We developed and validated a generalizable RF model to predict postoperative SIRS in older adult patients, enabling clinicians to screen susceptible and high-risk patients and implement early individualized interventions. An online risk calculator to make the RF model accessible to anesthesiologists and peers around the world was developed.

摘要

背景

全身炎症反应综合征(SIRS)是老年外科患者术后的一种严重并发症,常发展为脓毒症甚至死亡。值得注意的是,SIRS 和脓毒症的发生率随着年龄的增长而稳步上升。重要的是要在足够早的阶段识别老年患者术后发生 SIRS 的风险,以便进行预防性个体化强化治疗,从而改善老年患者的预后。近年来,机器学习(ML)模型已被研究人员用于许多任务,包括疾病预测和风险分层,具有很好的应用潜力。

目的

我们旨在开发和验证一种个体化预测模型,以识别老年患者发生 SIRS 的易感和高危人群,从而指导适当的早期干预。

方法

检索并分析了 2015 年 9 月至 2020 年 9 月来自 3 家独立医疗中心≥65 岁手术患者的数据。

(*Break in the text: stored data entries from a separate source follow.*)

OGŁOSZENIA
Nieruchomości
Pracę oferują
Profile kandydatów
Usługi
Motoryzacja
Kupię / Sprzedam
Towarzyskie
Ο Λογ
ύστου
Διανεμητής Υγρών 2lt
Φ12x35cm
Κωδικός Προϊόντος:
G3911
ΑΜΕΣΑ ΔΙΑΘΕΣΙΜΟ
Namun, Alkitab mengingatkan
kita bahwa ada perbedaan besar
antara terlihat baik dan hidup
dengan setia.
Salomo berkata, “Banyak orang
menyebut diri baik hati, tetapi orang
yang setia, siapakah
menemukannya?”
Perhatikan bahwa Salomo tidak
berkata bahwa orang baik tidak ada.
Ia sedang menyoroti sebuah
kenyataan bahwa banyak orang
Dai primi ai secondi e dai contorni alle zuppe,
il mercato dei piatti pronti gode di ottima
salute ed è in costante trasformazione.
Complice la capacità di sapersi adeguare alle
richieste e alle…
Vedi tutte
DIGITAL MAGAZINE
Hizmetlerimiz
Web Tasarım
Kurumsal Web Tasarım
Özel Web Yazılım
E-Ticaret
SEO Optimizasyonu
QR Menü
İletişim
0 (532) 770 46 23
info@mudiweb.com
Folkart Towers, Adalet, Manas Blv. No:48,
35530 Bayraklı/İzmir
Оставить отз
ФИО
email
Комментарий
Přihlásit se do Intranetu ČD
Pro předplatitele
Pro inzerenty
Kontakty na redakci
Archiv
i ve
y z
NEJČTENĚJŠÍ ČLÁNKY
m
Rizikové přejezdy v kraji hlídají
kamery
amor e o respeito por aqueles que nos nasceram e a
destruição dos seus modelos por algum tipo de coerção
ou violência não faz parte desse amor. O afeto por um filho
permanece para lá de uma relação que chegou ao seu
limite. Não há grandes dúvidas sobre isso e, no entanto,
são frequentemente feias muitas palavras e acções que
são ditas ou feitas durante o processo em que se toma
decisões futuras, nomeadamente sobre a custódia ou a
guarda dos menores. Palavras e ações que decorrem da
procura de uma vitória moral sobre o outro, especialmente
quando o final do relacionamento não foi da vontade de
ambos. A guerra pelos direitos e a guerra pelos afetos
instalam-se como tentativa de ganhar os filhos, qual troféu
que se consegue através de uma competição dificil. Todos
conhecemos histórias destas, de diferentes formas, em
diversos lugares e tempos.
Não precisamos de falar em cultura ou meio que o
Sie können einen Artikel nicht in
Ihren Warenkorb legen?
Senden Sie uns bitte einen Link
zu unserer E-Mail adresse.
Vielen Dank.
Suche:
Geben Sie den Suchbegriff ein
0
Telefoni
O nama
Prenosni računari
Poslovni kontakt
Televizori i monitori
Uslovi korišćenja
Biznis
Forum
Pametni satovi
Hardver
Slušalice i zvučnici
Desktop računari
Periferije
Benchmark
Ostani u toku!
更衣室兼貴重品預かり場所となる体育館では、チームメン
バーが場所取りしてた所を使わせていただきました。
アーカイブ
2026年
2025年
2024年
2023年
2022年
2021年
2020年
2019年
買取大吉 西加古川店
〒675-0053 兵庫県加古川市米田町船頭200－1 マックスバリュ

中山大学附属第三医院的合格患者队列被随机分为 80%的训练集(2882 例患者)和 20%的内部验证集(720 例患者)。我们开发了 4 种 ML 模型来预测术后 SIRS。使用受试者工作特征曲线下面积(AUC)、F 分数、Brier 分数和校准曲线来评估模型性能。在另外 2 个分别包含 844 例和 307 例病例的独立数据集上进一步验证表现最佳的模型。

结果

3 家医疗中心的 SIRS 发生率分别为 24.3%(876/3602)、29.6%(250/844)和 6.5%(20/307)。我们确定了 15 个与术后 SIRS 显著相关的变量,并将其用于 4 种 ML 模型来预测术后 SIRS。选择一个在敏感性和特异性之间平衡的截断值,以确保尽可能高的真阳性率。随机森林分类器(RF)模型在预测术后 SIRS 方面表现出最佳的整体性能,在内部验证集中的 AUC 为 0.751(95%CI 0.709-0.793),敏感性为 0.682,特异性为 0.681,F 分数为 0.508,在外部验证集 1(0.759,95%CI 0.723-0.795)和外部验证集 2(0.804,95%CI 0.746-0.863)中的 AUC 更高。

结论

我们开发并验证了一种可推广的 RF 模型,用于预测老年患者术后 SIRS,使临床医生能够筛选易感和高危患者,并实施早期个体化干预。我们开发了一个在线风险计算器,使 RF 模型可供世界各地的麻醉师和同行使用。